Dr St Peter (response): That is a good point and that is why we measured analgesic doses. There was no difference in analgesic doses between the two. They literally got the exact same number of doses. Even though it is not painful to do VATS during the procedure, it of course is painful afterwards when they have incisions and a chest tube in place. Coming into the study, I fully expected that the VATS would have less pain because you are not instilling fibrinolysis each day, but we were surprised to find out that was not the case.
As far as where the tubes are placed, often they would have come in and had a pleural tap done by interventional radiology before there was a surgical consultation when they find loculations or the tap is positive. The sedation is typically Versed (Roche Laboratories, Burlington, NC) and fentanyl. When we were consulted and the patient did not have a tube already in place, we placed Thal-quick chest tubes on the floor with a sedation nurse, also Versed and fentanyl. When you place these tubes, where you put in the needle, the wire, the dilator, and then the tube, it is remarkable how quick and painless it is because really you just need enough sedation to inject a local anesthetic and then from there you are home free.

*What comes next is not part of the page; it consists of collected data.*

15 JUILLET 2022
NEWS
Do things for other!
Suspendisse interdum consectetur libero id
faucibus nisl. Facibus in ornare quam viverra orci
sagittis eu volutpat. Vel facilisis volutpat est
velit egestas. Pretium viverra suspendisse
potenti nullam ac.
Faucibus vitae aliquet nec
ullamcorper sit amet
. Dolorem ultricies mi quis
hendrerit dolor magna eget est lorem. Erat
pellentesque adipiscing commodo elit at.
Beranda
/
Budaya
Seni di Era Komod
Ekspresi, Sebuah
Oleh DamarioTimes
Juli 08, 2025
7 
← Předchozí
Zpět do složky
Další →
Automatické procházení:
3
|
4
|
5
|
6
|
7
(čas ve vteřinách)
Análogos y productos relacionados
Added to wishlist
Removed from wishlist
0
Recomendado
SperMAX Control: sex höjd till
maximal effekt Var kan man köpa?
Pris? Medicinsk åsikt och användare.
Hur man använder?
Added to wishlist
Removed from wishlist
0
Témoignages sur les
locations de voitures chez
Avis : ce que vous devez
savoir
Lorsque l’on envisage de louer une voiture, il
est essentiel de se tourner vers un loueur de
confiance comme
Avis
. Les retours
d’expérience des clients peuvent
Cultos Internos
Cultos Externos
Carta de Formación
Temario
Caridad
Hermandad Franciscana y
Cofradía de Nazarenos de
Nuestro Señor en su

I have done this in patients on the floor with no sedation and just local when they are old enough to understand what is going on. The problems that we did run into are when you want to get a sedation nurse to come to the bedside. They may say the patient is too tachypneic or they do not want to come in on a weekend, so we would transfer the patient down to the pediatric intensive care unit so that we could do the sedation ourselves.
Dr Donna Caniano (Columbus, Ohio): Shawn, I alsocongratulate you on a wonderful study. My question relates to the timing to determine treatment failure by fibrinolysis. How long do you wait? In the patients who then come to surgery, are the procedures longer because they have had fibrinolytic therapy? Do they have higher blood loss, and what is their length of stay?

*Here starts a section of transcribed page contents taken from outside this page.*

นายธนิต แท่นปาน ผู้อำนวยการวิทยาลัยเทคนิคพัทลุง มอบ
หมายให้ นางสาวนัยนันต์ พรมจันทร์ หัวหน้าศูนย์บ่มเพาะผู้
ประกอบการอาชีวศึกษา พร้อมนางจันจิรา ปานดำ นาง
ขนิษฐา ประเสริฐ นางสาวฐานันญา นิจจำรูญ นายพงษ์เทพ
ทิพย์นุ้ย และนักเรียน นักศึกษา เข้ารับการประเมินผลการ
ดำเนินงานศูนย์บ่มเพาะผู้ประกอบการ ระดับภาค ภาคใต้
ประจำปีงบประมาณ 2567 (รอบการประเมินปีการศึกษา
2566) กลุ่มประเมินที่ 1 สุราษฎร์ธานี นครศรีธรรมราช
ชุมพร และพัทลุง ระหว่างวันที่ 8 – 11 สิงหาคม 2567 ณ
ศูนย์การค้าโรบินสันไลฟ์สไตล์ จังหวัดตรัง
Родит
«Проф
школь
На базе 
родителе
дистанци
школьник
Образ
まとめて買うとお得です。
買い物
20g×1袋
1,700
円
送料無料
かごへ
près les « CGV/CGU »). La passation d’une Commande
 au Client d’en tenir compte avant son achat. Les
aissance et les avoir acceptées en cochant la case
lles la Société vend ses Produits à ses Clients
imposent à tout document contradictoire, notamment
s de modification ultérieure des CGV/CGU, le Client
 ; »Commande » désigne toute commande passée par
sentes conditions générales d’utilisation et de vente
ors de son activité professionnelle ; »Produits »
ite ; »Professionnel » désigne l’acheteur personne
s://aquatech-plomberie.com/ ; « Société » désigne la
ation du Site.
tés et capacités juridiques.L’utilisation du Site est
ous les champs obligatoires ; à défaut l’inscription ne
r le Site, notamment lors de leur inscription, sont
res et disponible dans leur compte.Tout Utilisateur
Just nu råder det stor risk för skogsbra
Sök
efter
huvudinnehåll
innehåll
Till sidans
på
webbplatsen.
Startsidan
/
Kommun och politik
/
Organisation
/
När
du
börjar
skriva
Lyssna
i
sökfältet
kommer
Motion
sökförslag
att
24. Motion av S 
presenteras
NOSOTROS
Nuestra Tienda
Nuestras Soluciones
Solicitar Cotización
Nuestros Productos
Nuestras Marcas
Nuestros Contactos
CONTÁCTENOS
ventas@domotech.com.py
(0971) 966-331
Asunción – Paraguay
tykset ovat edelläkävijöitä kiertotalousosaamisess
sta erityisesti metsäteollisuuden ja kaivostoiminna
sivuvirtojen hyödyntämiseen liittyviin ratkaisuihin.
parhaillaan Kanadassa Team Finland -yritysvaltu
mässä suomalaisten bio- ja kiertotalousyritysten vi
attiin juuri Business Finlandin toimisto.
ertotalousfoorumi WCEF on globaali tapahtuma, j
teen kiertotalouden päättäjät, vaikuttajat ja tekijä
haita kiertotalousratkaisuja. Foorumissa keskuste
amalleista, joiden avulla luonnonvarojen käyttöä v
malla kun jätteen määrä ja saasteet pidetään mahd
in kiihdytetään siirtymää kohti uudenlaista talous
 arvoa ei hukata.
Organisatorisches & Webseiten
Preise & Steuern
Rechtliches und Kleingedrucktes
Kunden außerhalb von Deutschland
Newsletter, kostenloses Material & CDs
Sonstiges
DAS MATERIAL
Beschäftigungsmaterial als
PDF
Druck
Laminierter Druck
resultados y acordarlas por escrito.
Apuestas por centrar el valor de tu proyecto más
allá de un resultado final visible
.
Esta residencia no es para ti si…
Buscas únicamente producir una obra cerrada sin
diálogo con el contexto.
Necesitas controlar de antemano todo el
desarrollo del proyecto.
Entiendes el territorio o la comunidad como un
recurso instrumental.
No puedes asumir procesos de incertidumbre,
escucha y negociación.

Dr St Peter (response): Good points, both. In the patients that fail fibrinolysis, we really did not see that VATS was substantially more difficult. Their numbers are included in those, so the length of stay being equal between groups included the patients that failed.

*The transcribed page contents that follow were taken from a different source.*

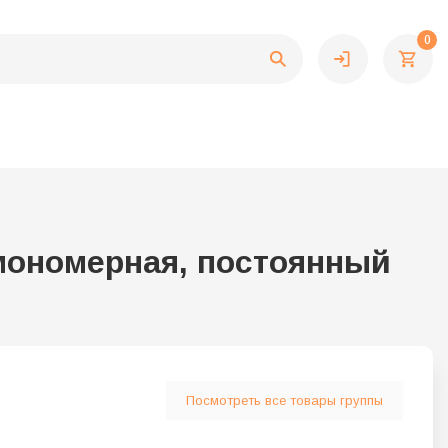
0
 мономерная, постоянный
Посмотреть все товары группы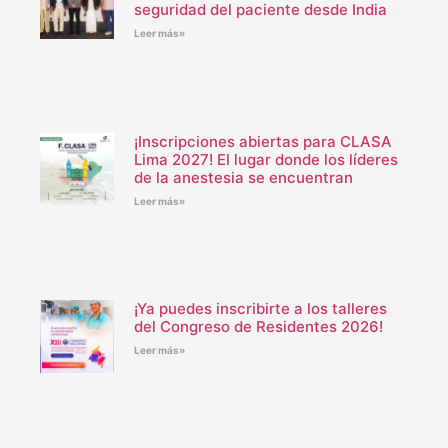
seguridad del paciente desde India
Leer más»
¡Inscripciones abiertas para CLASA
Lima 2027! El lugar donde los líderes
de la anestesia se encuentran
Leer más»
¡Ya puedes inscribirte a los talleres
del Congreso de Residentes 2026!
Leer más»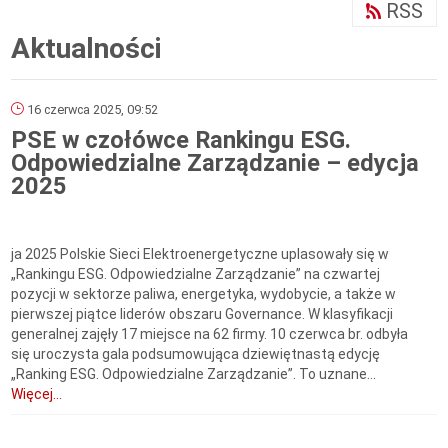
RSS
Aktualności
16 czerwca 2025, 09:52
PSE w czołówce Rankingu ESG.
Odpowiedzialne Zarządzanie – edycja
2025
ja 2025 Polskie Sieci Elektroenergetyczne uplasowały się w
„Rankingu ESG. Odpowiedzialne Zarządzanie” na czwartej
pozycji w sektorze paliwa, energetyka, wydobycie, a także w
pierwszej piątce liderów obszaru Governance. W klasyfikacji
generalnej zajęły 17 miejsce na 62 firmy. 10 czerwca br. odbyła
się uroczysta gala podsumowująca dziewiętnastą edycję
„Ranking ESG. Odpowiedzialne Zarządzanie”. To uznane...
Więcej...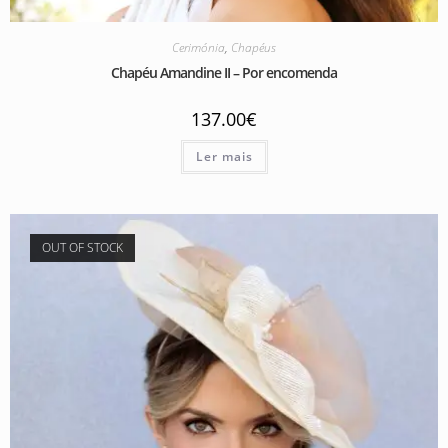
Cerimónia
,
Chapéus
Chapéu Amandine II – Por encomenda
137.00
€
Ler mais
OUT OF STOCK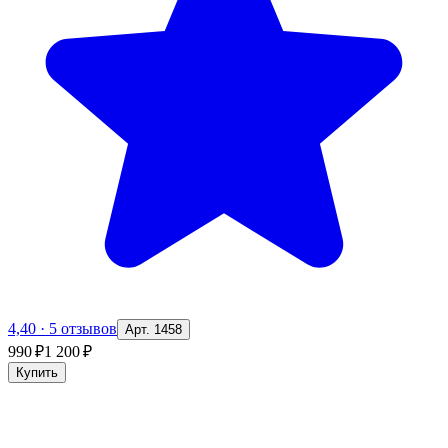
4,40
·
5 отзывов
Арт. 1458
990 ₽
1 200 ₽
Купить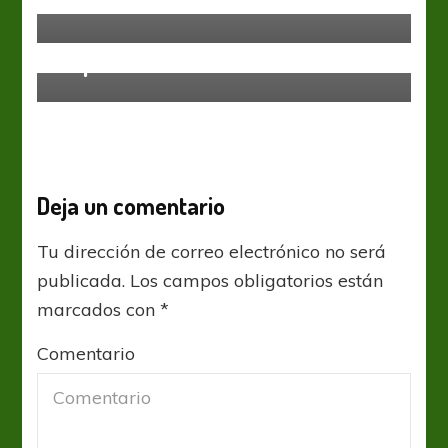
Arrasador
Colón se quedó y la Lepra se lo
empató
Deja un comentario
Tu dirección de correo electrónico no será
publicada.
Los campos obligatorios están
marcados con
*
Comentario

The failure is difficult to define. The Great Ormond Street study used 4 days of a fever over 38, and we felt that was a little too strict because it is a clinically ambiguous situation. What we do, as that last algorithm shows, is once the drainage has decreased to where you are effectively meeting chest tube removal criteria, then that tube drainage with the fibrinolysis has done all it can do. You are ready to take out the tube, and so if there is still persistent disease in the pleural space that you have not treated with the fibrinolysis, then the patient should go to VATS if they are still symptomatic. In the patient that has clinical resolution, then the tube comes out and there is nothing to worry about. We need evidence of ongoing pleural space disease with a chest tube that is no longer draining.
Presented at the 39th annual meeting of the American Pediatric Surgical Association, Phoenix, AZ, May 27-June 1, 2008.